[[ DATASET open ]]

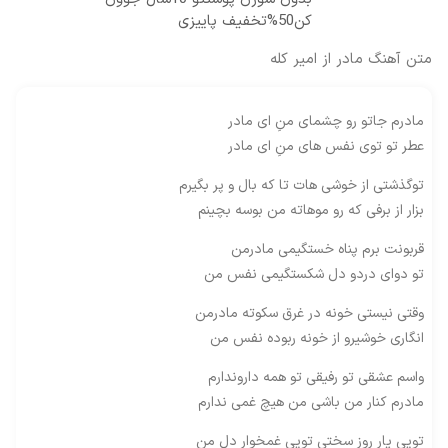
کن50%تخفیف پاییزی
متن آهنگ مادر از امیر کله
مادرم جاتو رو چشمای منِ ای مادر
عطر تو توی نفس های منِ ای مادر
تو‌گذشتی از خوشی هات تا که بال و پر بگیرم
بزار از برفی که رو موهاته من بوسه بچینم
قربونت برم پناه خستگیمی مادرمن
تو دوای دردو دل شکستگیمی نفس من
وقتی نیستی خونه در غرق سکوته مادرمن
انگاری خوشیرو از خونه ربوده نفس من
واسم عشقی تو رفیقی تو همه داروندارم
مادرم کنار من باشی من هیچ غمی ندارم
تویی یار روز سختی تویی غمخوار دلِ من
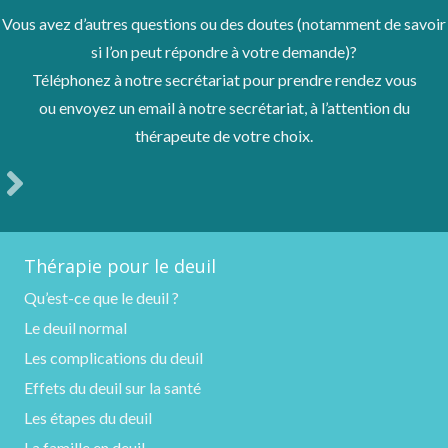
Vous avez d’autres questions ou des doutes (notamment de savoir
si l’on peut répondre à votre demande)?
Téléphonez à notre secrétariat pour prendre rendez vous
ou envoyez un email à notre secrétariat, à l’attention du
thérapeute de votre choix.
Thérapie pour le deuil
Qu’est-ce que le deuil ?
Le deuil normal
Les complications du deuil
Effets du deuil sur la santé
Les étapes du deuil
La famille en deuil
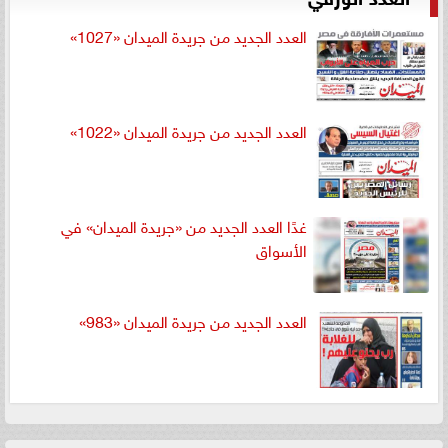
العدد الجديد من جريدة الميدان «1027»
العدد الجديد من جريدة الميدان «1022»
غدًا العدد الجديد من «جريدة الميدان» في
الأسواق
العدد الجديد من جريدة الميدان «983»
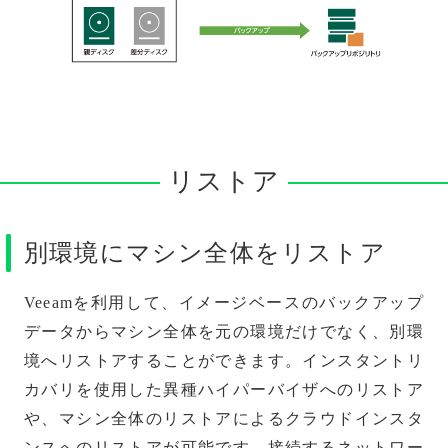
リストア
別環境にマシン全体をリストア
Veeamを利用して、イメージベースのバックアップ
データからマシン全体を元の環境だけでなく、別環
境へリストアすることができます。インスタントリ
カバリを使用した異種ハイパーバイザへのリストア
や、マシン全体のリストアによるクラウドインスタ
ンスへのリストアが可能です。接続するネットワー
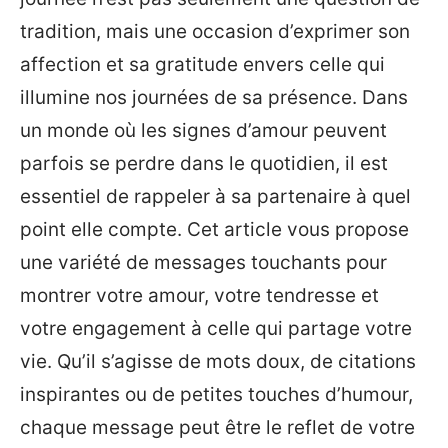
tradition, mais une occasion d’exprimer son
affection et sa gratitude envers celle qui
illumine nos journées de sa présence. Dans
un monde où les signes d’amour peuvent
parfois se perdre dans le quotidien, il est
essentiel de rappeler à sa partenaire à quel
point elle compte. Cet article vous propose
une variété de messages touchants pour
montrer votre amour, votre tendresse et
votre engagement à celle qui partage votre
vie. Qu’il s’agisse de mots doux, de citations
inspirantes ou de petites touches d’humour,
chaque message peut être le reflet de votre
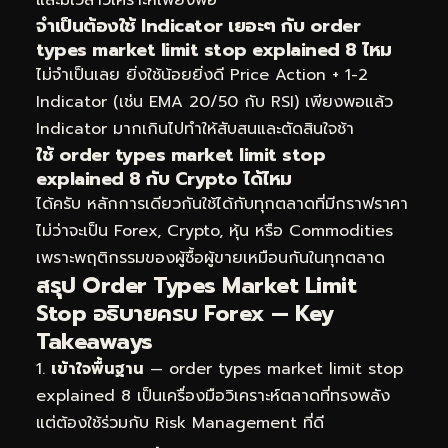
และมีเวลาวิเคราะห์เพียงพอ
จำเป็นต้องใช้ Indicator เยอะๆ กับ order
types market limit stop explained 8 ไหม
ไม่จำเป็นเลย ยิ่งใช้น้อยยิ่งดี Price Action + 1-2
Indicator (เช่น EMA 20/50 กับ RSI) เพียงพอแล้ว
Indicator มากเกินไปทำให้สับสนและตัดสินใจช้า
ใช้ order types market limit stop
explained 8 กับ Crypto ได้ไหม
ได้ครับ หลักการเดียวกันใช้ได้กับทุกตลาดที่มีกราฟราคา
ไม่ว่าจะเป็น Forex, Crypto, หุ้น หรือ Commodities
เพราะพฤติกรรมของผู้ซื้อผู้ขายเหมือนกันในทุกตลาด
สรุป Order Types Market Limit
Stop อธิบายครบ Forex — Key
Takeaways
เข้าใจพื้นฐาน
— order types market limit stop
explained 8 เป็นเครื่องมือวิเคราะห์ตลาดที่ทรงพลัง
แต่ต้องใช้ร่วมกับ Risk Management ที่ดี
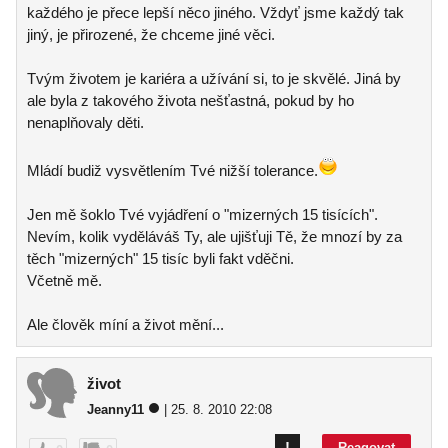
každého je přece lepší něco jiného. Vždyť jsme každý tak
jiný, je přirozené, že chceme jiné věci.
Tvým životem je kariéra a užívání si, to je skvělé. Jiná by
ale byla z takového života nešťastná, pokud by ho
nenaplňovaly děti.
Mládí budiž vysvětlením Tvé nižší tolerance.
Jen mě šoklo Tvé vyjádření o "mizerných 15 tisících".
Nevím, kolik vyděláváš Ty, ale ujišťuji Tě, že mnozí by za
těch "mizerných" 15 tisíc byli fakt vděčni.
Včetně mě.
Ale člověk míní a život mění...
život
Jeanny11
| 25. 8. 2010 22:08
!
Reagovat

[[ DATASET closed ]]

Each line containing the word "جريدة" must be pulled from the listing and copied.

ANSWER FOR THIS EXERCISE
العدد الجديد من جريدة الميدان «1027»
العدد الجديد من جريدة الميدان «1022»
غدًا العدد الجديد من «جريدة الميدان» في
العدد الجديد من جريدة الميدان «983»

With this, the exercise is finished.